Chapman is personally especially keen to get back into the office, saying relationships and interactions are of the utmost importance to a company like Arup.

“As an organisation that is relationship-based, people-based, the interaction between our people is very important,” he explains. 

“At the moment we’re sort of trading on capital that we built up in the past where people know each other and trust each other and are able to communicate very well remotely,” he adds.

“But we’re conscious in a way that that’s got a rate of diminution attached to it. Lots of firms are effectively burning through human capital built up over many years right now.”

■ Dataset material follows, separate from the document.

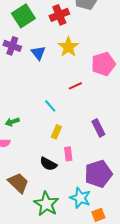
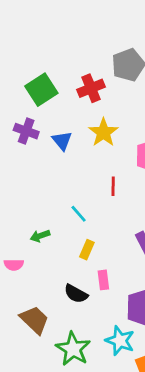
red line: (75, 86) -> (113, 186), turned -64
green arrow: (12, 122) -> (40, 236), moved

London cannot recover without its workers

He also says Arup has a responsibility to get people back into the office safely in order to help out London’s flagging economy.

“Until more of us start going back to work, the London economy’s not going to take off again,” he warns.

“Arup is one of the largest private sector employers in Camden, with an awful lot of people who are well paid and who do all sorts of things in central London which help the economy. 

“But until we all start joining in with that again, London will keep on suffering.”

But Chapman acknowledges that a return to normality will be far from straightforward.

“There won’t be a quick fix with a vaccine coming very soon,” he says. “So we think it’ll be quite a rocky road back to normal.”

All employers can do, he adds, is make the workplace the safest possible environment for staff. If employers can do that, the rewards can be huge, he believes.

“It’s really good to be back, and I feel really safe here – that’s the message we want to hear back from our staff,” Chapman concludes.